In Judo, Korea hopes to win as many as three gold medals. Cho Jun-ho, Wang Ki-chun and Kim Jae-bum will compete in the 66-kilogram, 73-kilogram and 81-kilogram events, respectively. Wang, who earned a silver medal at the 2008 Beijing Games, said bringing a medal other than gold to the hands of his parents will be a nightmarish scenario for him.
Shin Jong-hun, the world No. 1 boxer in the 49-kilogram men’s light fly class, will aim to wipe out the country’s longtime gold drought in boxing. The last time Korea won the Olympic gold medal in boxing was at the 1988 Seoul Games, when Kim Kwang-sun and Park Si-heon won their respective competitions.
Korea also looks to fencing and wrestling to meet the 10-10 goal, expecting to win at least one gold medal in each sport. Nam Hyun-hee, a foil fencer who won a silver medal at the 2008 Beijing Games, will aim for gold medal and judoka Jung Ji-hyun, the winner of 2004 Athens Olympics, will go out to reclaim his title in the men’s 60-kilogram category. Jung finished ninth in Beijing.
Shooter Jin Jong-oh, the winner of the 50-meter pistol in Beijing, will also try to repeat his golden performance in London.

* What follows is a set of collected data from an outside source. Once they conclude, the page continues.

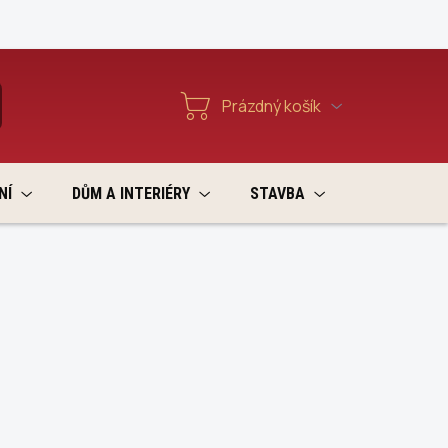
Reklamace a vratky
Prázdný košík
T
Nákupní
košík
NÍ
DŮM A INTERIÉRY
STAVBA
VÝPRODEJ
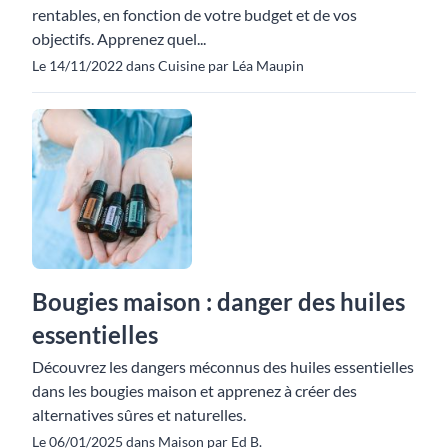
rentables, en fonction de votre budget et de vos
objectifs. Apprenez quel...
Le 14/11/2022 dans Cuisine par Léa Maupin
Bougies maison : danger des huiles
essentielles
Découvrez les dangers méconnus des huiles essentielles
dans les bougies maison et apprenez à créer des
alternatives sûres et naturelles.
Le 06/01/2025 dans Maison par Ed B.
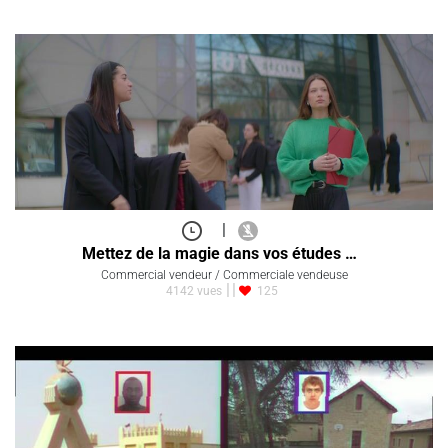
|
Mettez de la magie dans vos études …
Commercial vendeur / Commerciale vendeuse
4142 vues
125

Starting with a silver medal at the 1984 Los Angeles Olympics, Korea’s women’s hockey team has earned two gold, three silvers and one bronze over the last seven Olympics and the current No. 7 team in the world will try to bring a third gold medal home.
The men’s hockey team will also look to earn its first Olympic medal since a silver medal at the 2000 Sydney Olympics.
The badminton team is aiming for two gold medals, both by Lee Yong-dae. Lee, the winner of the mixed doubles event in Beijing, will compete in the mixed doubles and men’s doubles events.
Kim Kyung-ah, ranked the world’s No. 5 female table tennis player, is Korea’s hope for a first Olympic gold medal in table tennis in eight years. The Korean table tennis team has raked in three gold, two silver and 12 bronze medals at the Olympics, the second best performance behind China, but its strength has dwindled in recent years facing the ever-increasing Chinese dominance in the sport.
In Beijing, Korea settled for two bronze medals in table tennis. Korea’s men’s team, composed of Ryu Seung-min, Oh Sang-eun and Joo Sae-hyuk, is also expected to vie for a gold medal with China in the men’s group competition.
Jang Mi-ran, the winner of the women’s weightlifting at Beijing, is bidding to defend her title despite concerns over her physical condition.